シジミ科の2枚貝の事で、日本で獲れるのは「ヤマトシジミ」「マシジミ」「セタシジミ」の3種類。それぞれ日本各地の汽水域や河口付近に生息していて、殻のサイズは3~4cmの貝です。また、「セタシジミ」は琵琶湖水系で獲れる種類となります。
因みに、日本で最も多く獲れて市場に出回っているシジミは「ヤマトシジミ」になります。
 
「ヤマトシジミ」は、河口の塩水の入る砂中に棲息
「マシジミ」「セタシジミ」は、河川・湖沼に棲息
 

■シジミの語源

・チヂムを古い言葉でシジムといいます。そこから「チヂム→シジム→ シジミ」となったという説
 
・シジミの貝殻の表面には横シワが沢山あって、この横シワの見た目が縮んでいるように見えたので「縮貝(チヂム・カイ)→ シジミ」という説
 
 
 

シジミ蜆の漢字と歴史

二枚貝綱・異歯亜綱・シジミ上科・シジミ科 (シジミ)
 
漢字: 蜆
学名: Cyrenidae
英名: Corbicula
 

■シジミの歴史

・貝塚から大量のシジミが発見されていることから、遅くとも縄文時代には日本で食べらて来たことが分かっています。
 
・万葉集では「四時美(シジミ)」と記載されています。

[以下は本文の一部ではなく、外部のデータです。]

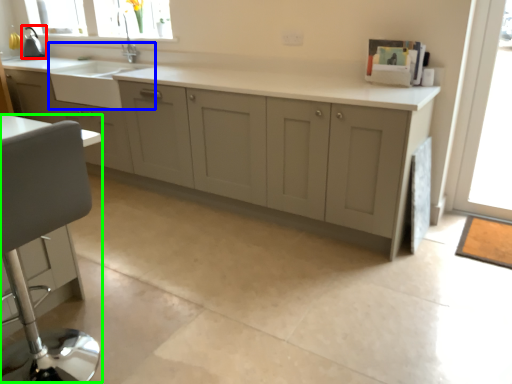 Question: Estimate the real-world distances between objects in this image. Which object is farther from appliance (highlighted by a red box), sink (highlighted by a blue box) or swivel chair (highlighted by a green box)?

Choices:
 (A) sink
 (B) swivel chair

Answer: (B) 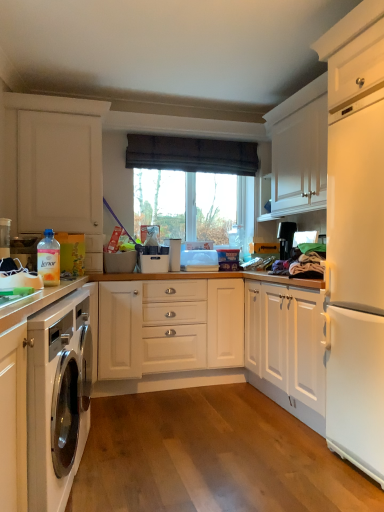 Where is `black plastic coffee maker at upper right`? The image size is (384, 512). black plastic coffee maker at upper right is located at coordinates (286, 238).

What do you see at coordinates (25, 362) in the screenshot?
I see `white glossy cabinet at lower left, which ranks as the 2th cabinetry in top-to-bottom order` at bounding box center [25, 362].

Find the location of a particular element. translucent plastic bottle at lower left is located at coordinates (49, 259).

From the image's perspective, relative to dark brown fabric at upper center, is transparent glass window at center above or below?

Clearly, from the image's perspective, transparent glass window at center is below dark brown fabric at upper center.

Is dark brown fabric at upper center a part of transparent glass window at center?

No.

From a real-world perspective, between transparent glass window at center and dark brown fabric at upper center, who is vertically higher?

From a 3D spatial view, dark brown fabric at upper center is above.

Does point (193, 168) appear closer or farther from the camera than point (136, 147)?

Point (193, 168) is farther from the camera than point (136, 147).

Is translucent plastic bottle at lower left beside dark brown fabric at upper center?

No, translucent plastic bottle at lower left is not with dark brown fabric at upper center.

In the image, is translucent plastic bottle at lower left positioned in front of or behind dark brown fabric at upper center?

translucent plastic bottle at lower left is positioned closer to the viewer than dark brown fabric at upper center.

Based on the photo, does translucent plastic bottle at lower left have a lesser width compared to dark brown fabric at upper center?

Correct, the width of translucent plastic bottle at lower left is less than that of dark brown fabric at upper center.

Is translucent plastic bottle at lower left oriented towards dark brown fabric at upper center?

No, translucent plastic bottle at lower left is not facing towards dark brown fabric at upper center.

Would you say translucent plastic bottle at lower left contains black plastic coffee maker at upper right?

Actually, black plastic coffee maker at upper right is outside translucent plastic bottle at lower left.

Is point (42, 243) positioned behind point (291, 239)?

No, (42, 243) is in front of (291, 239).

From a real-world perspective, which is physically above, translucent plastic bottle at lower left or black plastic coffee maker at upper right?

In real-world perspective, black plastic coffee maker at upper right is above.

How many degrees apart are the facing directions of translucent plastic bottle at lower left and black plastic coffee maker at upper right?

The facing directions of translucent plastic bottle at lower left and black plastic coffee maker at upper right are 82 degrees apart.

Can you confirm if black plastic coffee maker at upper right is smaller than dark brown fabric at upper center?

Correct, black plastic coffee maker at upper right occupies less space than dark brown fabric at upper center.

Is black plastic coffee maker at upper right oriented away from dark brown fabric at upper center?

black plastic coffee maker at upper right does not have its back to dark brown fabric at upper center.

Is white glossy cabinet at lower left, which ranks as the 2th cabinetry in top-to-bottom order, oriented towards translucent plastic bottle at lower left?

No, white glossy cabinet at lower left, which ranks as the 2th cabinetry in top-to-bottom order, does not turn towards translucent plastic bottle at lower left.

Looking at this image, between white glossy cabinet at lower left, positioned as the first cabinetry in bottom-to-top order, and translucent plastic bottle at lower left, which one has larger size?

With larger size is white glossy cabinet at lower left, positioned as the first cabinetry in bottom-to-top order.

Can you confirm if white glossy cabinet at lower left, which ranks as the 2th cabinetry in top-to-bottom order, is shorter than translucent plastic bottle at lower left?

No, white glossy cabinet at lower left, which ranks as the 2th cabinetry in top-to-bottom order, is not shorter than translucent plastic bottle at lower left.

Based on the photo, is the depth of white glossy cabinet at lower left, which is the 1th cabinetry from front to back, greater than that of translucent plastic bottle at lower left?

No, the depth of white glossy cabinet at lower left, which is the 1th cabinetry from front to back, is less than that of translucent plastic bottle at lower left.

Does point (21, 160) come behind point (41, 239)?

Yes, point (21, 160) is farther from viewer.

Is white matte cabinet at left, the second cabinetry when ordered from bottom to top, further to the viewer compared to translucent plastic bottle at lower left?

Yes, white matte cabinet at left, the second cabinetry when ordered from bottom to top, is further from the camera.

Does white matte cabinet at left, marked as the 1th cabinetry in a back-to-front arrangement, have a greater width compared to translucent plastic bottle at lower left?

Indeed, white matte cabinet at left, marked as the 1th cabinetry in a back-to-front arrangement, has a greater width compared to translucent plastic bottle at lower left.

Is white glossy cabinet at lower left, the second cabinetry viewed from the back, positioned with its back to white matte cabinet at left, the second cabinetry when ordered from bottom to top?

No, white glossy cabinet at lower left, the second cabinetry viewed from the back, is not facing away from white matte cabinet at left, the second cabinetry when ordered from bottom to top.

Which is in front, white glossy cabinet at lower left, which is the 1th cabinetry from front to back, or white matte cabinet at left, the second cabinetry when ordered from bottom to top?

white glossy cabinet at lower left, which is the 1th cabinetry from front to back, is closer to the camera.

From a real-world perspective, is white glossy cabinet at lower left, which is the 1th cabinetry from front to back, located beneath white matte cabinet at left, positioned as the 2th cabinetry in front-to-back order?

Yes, from a real-world perspective, white glossy cabinet at lower left, which is the 1th cabinetry from front to back, is under white matte cabinet at left, positioned as the 2th cabinetry in front-to-back order.

Considering the sizes of white glossy cabinet at lower left, which is the 1th cabinetry from front to back, and white matte cabinet at left, marked as the 1th cabinetry in a back-to-front arrangement, in the image, is white glossy cabinet at lower left, which is the 1th cabinetry from front to back, wider or thinner than white matte cabinet at left, marked as the 1th cabinetry in a back-to-front arrangement,?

四季をとおして美味しいといわれていました。現在の「蜆(シジミ)」は後からつけられて漢字です。
 
・シジミ売りは江戸の下町の風物詩でしたが、その反面、貧乏人の仕事ともいわれてきました。これは、元手なしで簡単に始められる商売だったからだといわれています。
 
・江戸時代には「黄疸(おうだん)」に聞く食材といわれてい、「みそ汁に煮て食ふ」と記録に残っています。
 
・夏に獲れる土用シジミ(ヤマトシジミ)は腹薬と呼ばれていいて、夏バテ対策に食べられてきました。
一方冬に獲れる寒シジミ(ヤマトシジミ)は、夏に比べて味が良いといわれています。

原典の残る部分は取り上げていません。